_What the task requires_.
Your answer should be an exact copy of the lines from the one containing "d'approvisionnement, ce qui permet" through the last line of the records below, without any pictures.

Dataset entries:
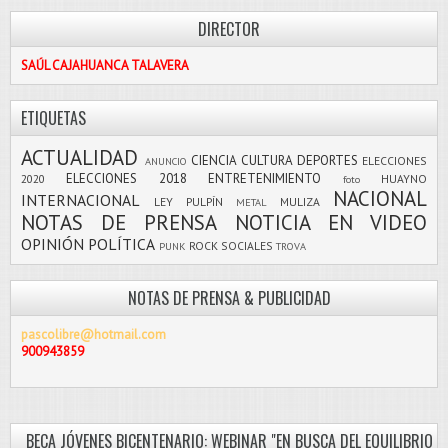
DIRECTOR
SAÚL CAJAHUANCA TALAVERA
ETIQUETAS
ACTUALIDAD
CIENCIA
CULTURA
DEPORTES
ELECCIONES
ANUNCIO
ELECCIONES 2018
ENTRETENIMIENTO
2020
HUAYNO
foto
NACIONAL
INTERNACIONAL
LEY PULPÍN
MULIZA
METAL
NOTAS DE PRENSA
NOTICIA EN VIDEO
OPINIÓN
POLÍTICA
ROCK
SOCIALES
PUNK
TROVA
NOTAS DE PRENSA & PUBLICIDAD
pascolibre@hotmail.com
900943859
BECA JÓVENES BICENTENARIO: WEBINAR "EN BUSCA DEL EQUILIBRIO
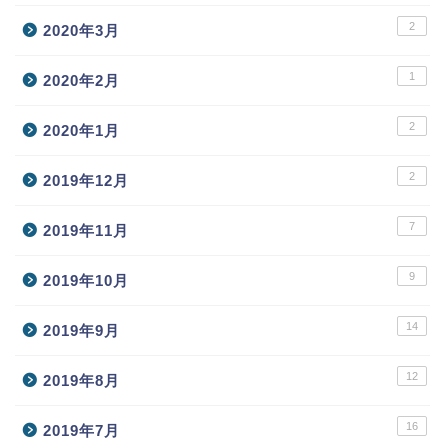
2
2020年3月
1
2020年2月
2
2020年1月
2
2019年12月
7
2019年11月
9
2019年10月
14
2019年9月
12
2019年8月
16
2019年7月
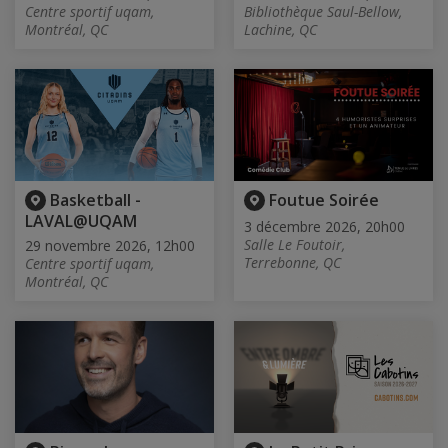
Centre sportif uqam,
Bibliothèque Saul-Bellow,
Montréal, QC
Lachine, QC
Basketball -
Foutue Soirée
LAVAL@UQAM
3 décembre 2026, 20h00
Salle Le Foutoir,
29 novembre 2026, 12h00
Terrebonne, QC
Centre sportif uqam,
Montréal, QC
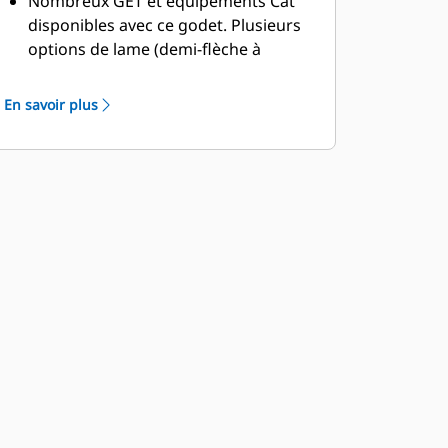
Nombreux GET et équipements Cat
disponibles avec ce godet. Plusieurs
options de lame (demi-flèche à
boulonner [BOHA], modulaire à
souder [MWO], Durilock) et
En savoir plus
segments de carénage, permettant
des immobilisations réduites et des
réparations plus rapides. La
rehausse réduit le déversement par-
dessus l'arrière du godet et diminue
ainsi le risque d'endommagement de
la flèche/du bras de manutention et
des composants.
Caterpillar propose le godet et une
suite complète d'options de GET.
Caterpillar et nos concessionnaires
Cat proposent un point unique
d'approvisionnement, ce qui permet
de réduire le nombre de comptes.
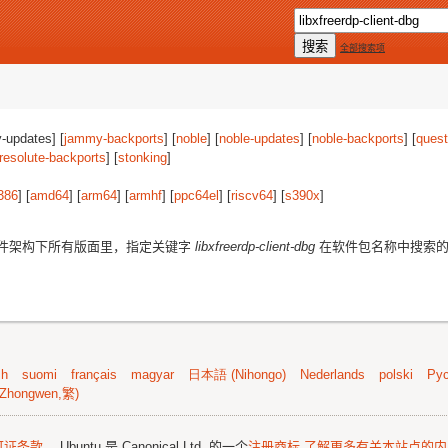
全部搜索项
-updates] [
jammy-backports
] [
noble
] [
noble-updates
] [
noble-backports
] [
quest
resolute-backports
] [
stonking
]
386
] [
amd64
] [
arm64
] [
armhf
] [
ppc64el
] [
riscv64
] [
s390x
]
件架构下所有版面里，指定关键字
libxfreerdp-client-dbg
在软件包名称中搜索
sh
suomi
français
magyar
日本語 (Nihongo)
Nederlands
polski
Рус
Zhongwen,繁)
可证条款
。 Ubuntu 是 Canonical Ltd. 的一个
注册商标
了解更多有关本站点的内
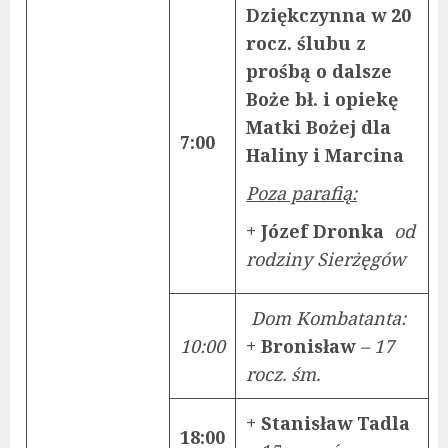
Dziękczynna w 20
rocz. ślubu z
prośbą o dalsze
Boże bł. i opiekę
Matki Bożej dla
7:00
Haliny i Marcina
Poza parafią:
+ Józef Dronka
od
rodziny Sierżęgów
Dom Kombatanta:
10:00
+ Bronisław
– 17
rocz. śm.
+ Stanisław Tadla
18:00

_Answer section_.
d'approvisionnement, ce qui permet
de réduire le nombre de comptes.
全部搜索项
-updates] [
jammy-backports
] [
noble
] [
noble-updates
] [
noble-backports
] [
quest
resolute-backports
] [
stonking
]
386
] [
amd64
] [
arm64
] [
armhf
] [
ppc64el
] [
riscv64
] [
s390x
]
件架构下所有版面里，指定关键字
libxfreerdp-client-dbg
在软件包名称中搜索
sh
suomi
français
magyar
日本語 (Nihongo)
Nederlands
polski
Рус
Zhongwen,繁)
可证条款
。 Ubuntu 是 Canonical Ltd. 的一个
注册商标
了解更多有关本站点的内
Dziękczynna w 20
rocz. ślubu z
prośbą o dalsze
Boże bł. i opiekę
Matki Bożej dla
7:00
Haliny i Marcina
Poza parafią:
+ Józef Dronka
od
rodziny Sierżęgów
Dom Kombatanta:
10:00
+ Bronisław
– 17
rocz. śm.
+ Stanisław Tadla
18:00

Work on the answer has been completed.